『トトロ』『魔女宅』『ポニョ』『ラピュタ』『千と千尋』 ジブリの“隠れMVP”キャラ5選

『天空の城ラピュタ』ポム

『天空の城ラピュタ』©1986 Studio Ghibli

 ポムは、『天空の城ラピュタ』に登場する代々の鉱夫で、石に詳しい風変わりな老人。そして、主人公・パズーとは以前から面識があり、ポムじいさんと呼ばれている。

 ポムの評価されるべきポイントは、パズーと本作のヒロイン・シータに最も有益な情報を与えているところにある。ポムは、作中で「石が騒いでいるのは上空にラピュタが来ているから」と説明しており、今まで存在が不確かであったラピュタの存在を確信させ、パズーとシータにラピュタを見つけるという希望を与えた物語のキーパーソンでもある。

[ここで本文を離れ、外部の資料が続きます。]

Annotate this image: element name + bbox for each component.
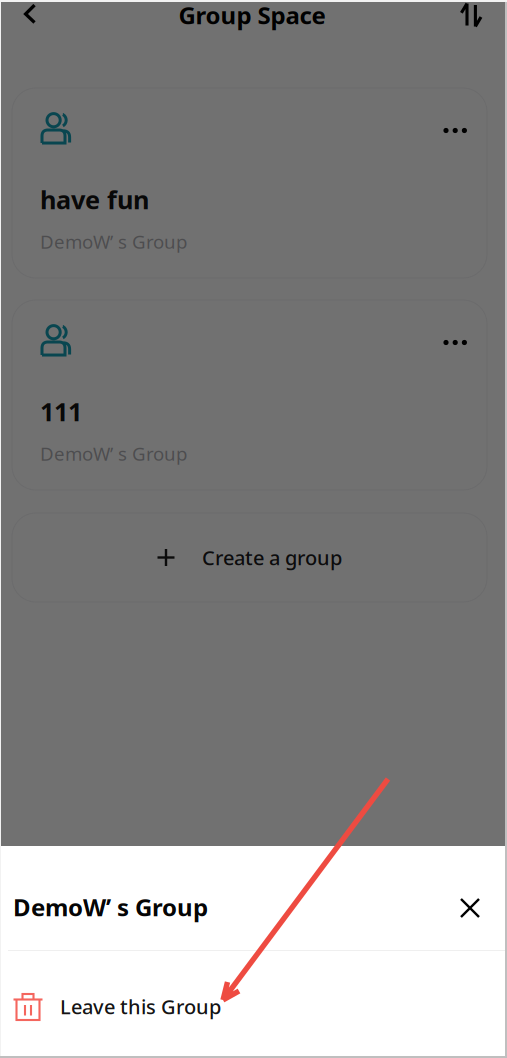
- button[interactable]: Close: [450, 880, 490, 928]
- button[interactable]: Sort: [450, 0, 507, 36]
- button[interactable]: Back: [0, 0, 46, 36]
- staticText: Create a group: [202, 544, 342, 571]
- staticText: DemoW’ s Group: [13, 891, 208, 923]
- staticText: 111: [40, 395, 82, 428]
- button[interactable]: have fun: [12, 88, 487, 278]
- button[interactable]: Create a group: [12, 513, 487, 602]
- button[interactable]: Leave this Group: [0, 951, 507, 1058]
- staticText: DemoW’ s Group: [40, 229, 187, 254]
- staticText: have fun: [40, 183, 149, 216]
- staticText: DemoW’ s Group: [40, 441, 187, 466]
- staticText: Group Space: [178, 0, 326, 31]
- button[interactable]: 111: [12, 300, 487, 490]
- staticText: Leave this Group: [60, 993, 221, 1020]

『天空の城ラピュタ』©1986 Studio Ghibli

 ポムの魅力は、有益な情報だけでなく、飛行石を生での魅力と危険性の二面性を理解し、作中で、「力のある石は人を幸せにもするが、不幸をまねくこともよぉーあることなんじゃ」と、パズーとシータに忠告してくれていた優しさにあるのではないだろうか。

『千と千尋の神隠し』リン

『千と千尋の神隠し』©2001 Studio Ghibli・NDDTM

 リンは、『千と千尋の神隠し』に登場する油屋で下働きをしている少女で、主人公・千尋の先輩的存在。

 リンの評価されるべきポイントは、他の油屋の従業員たちが人間である千尋を差別的に嫌っていたのに対し、リンだけは差別をせず、先輩として千尋の面倒を見たり、頑張った千尋を正面から認めていたところにある。千尋にとっても、リンは未知の世界で出会ったお姉さん的存在であり、リンがいたからこそ油屋のキツイ仕事を頑張ることができたのではないかとも思う。

『千と千尋の神隠し』©2001 Studio Ghibli・NDDTM

 リンの魅力は、油屋でのシーンによく現れている。上司である男衆に対してはタメ口で話しているが、先輩の湯女に対しては、「お姉さま」と慕っていたりと、相手に合わせた自分を見せている部分からは、リンが油屋の中でも多くの者から慕われる存在であるということが読み取れる。

 今回紹介したスタジオジブリ作品における陰の功労者的キャラクターたちは、単なる物語の要素を越え、物語の進行において重要な役割を果たすだけでなく、主人公の多様な感情を引き出したり、新たな視点を与えていた。そして、主人公だけでなく、観客である私たちにも物語の奥行きを深めてくれることからは、彼らが作品の魅力を豊かに彩る存在であるといえるだろう。